Where does the word "have" appear in the entries below? Copy each line that holds it.

Extracted data entries
=-=-=

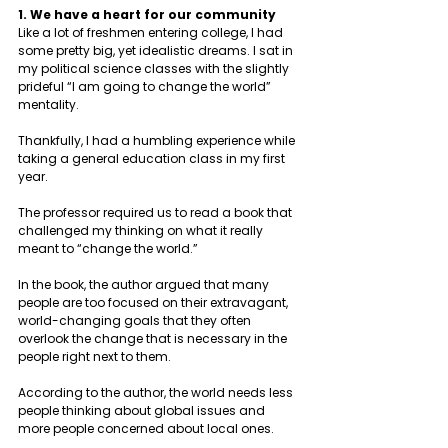
1. We have a heart for our community 
Like a lot of freshmen entering college, I had 
some pretty big, yet idealistic dreams. I sat in 
my political science classes with the slightly 
prideful “I am going to change the world” 
mentality. 
Thankfully, I had a humbling experience while 
taking a general education class in my first 
year. 
The professor required us to read a book that 
challenged my thinking on what it really 
meant to “change the world.” 
In the book, the author argued that many 
people are too focused on their extravagant, 
world-changing goals that they often 
overlook the change that is necessary in the 
people right next to them. 
According to the author, the world needs less 
people thinking about global issues and 
more people concerned about local ones.  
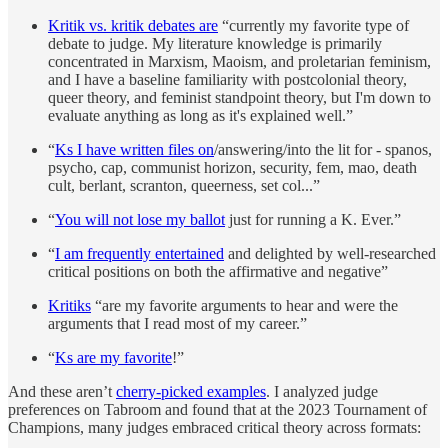
Kritik vs. kritik debates are
“currently my favorite type of
debate to judge. My literature knowledge is primarily
concentrated in Marxism, Maoism, and proletarian feminism,
and I have a baseline familiarity with postcolonial theory,
queer theory, and feminist standpoint theory, but I'm down to
evaluate anything as long as it's explained well.”
“
Ks I have written files on
/answering/into the lit for - spanos,
psycho, cap, communist horizon, security, fem, mao, death
cult, berlant, scranton, queerness, set col...”
“
You will not lose my ballot
just for running a K. Ever.”
“
I am frequently entertained
and delighted by well-researched
critical positions on both the affirmative and negative”
Kritiks
“are my favorite arguments to hear and were the
arguments that I read most of my career.”
“
Ks are my favorite
!”
And these aren’t
cherry-picked examples
. I analyzed judge
preferences on Tabroom and found that at the 2023 Tournament of
Champions, many judges embraced critical theory across formats:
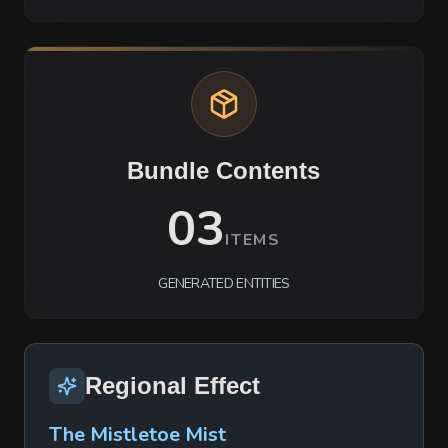
Bundle Contents
03
ITEMS
GENERATED ENTITIES
Regional Effect
The Mistletoe Mist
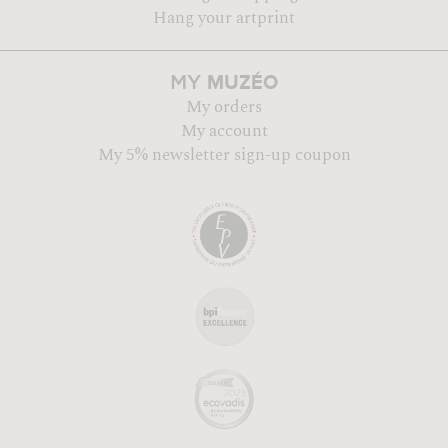
Hang your artprint
MUZÉO
MY
My orders
My account
My 5% newsletter sign-up coupon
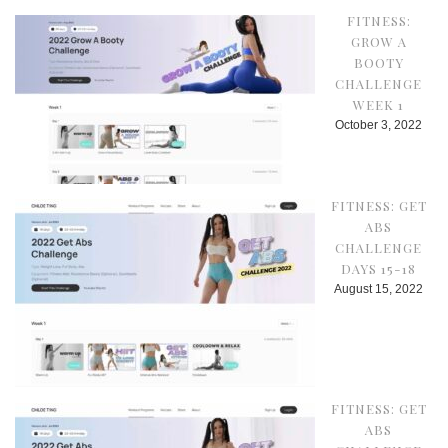
FITNESS:
GROW A
BOOTY
CHALLENGE
WEEK 1
October 3, 2022
FITNESS: GET
ABS
CHALLENGE
DAYS 15-18
August 15, 2022
FITNESS: GET
ABS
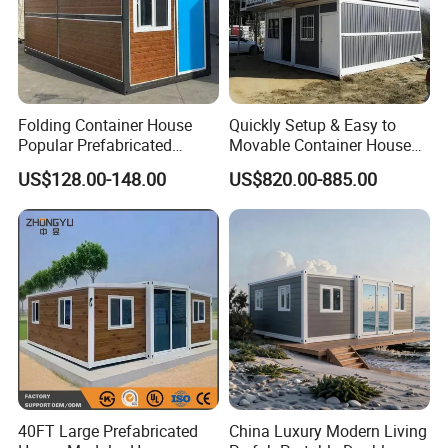
Folding Container House
Quickly Setup & Easy to
Popular Prefabricated
Movable Container House
Detachable New Cheap
Portable Home for
US$128.00-148.00
US$820.00-885.00
Mobile Homes for Fire and
Adventure-Ready Dwelling
Earthquake Reconstruction
Modular Prefabricated
Container House
40FT Large Prefabricated
China Luxury Modern Living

=-=-=

- [Solution to the problem]
1. We have a heart for our community 
and I have a baseline familiarity with postcolonial theory,
Ks I have written files on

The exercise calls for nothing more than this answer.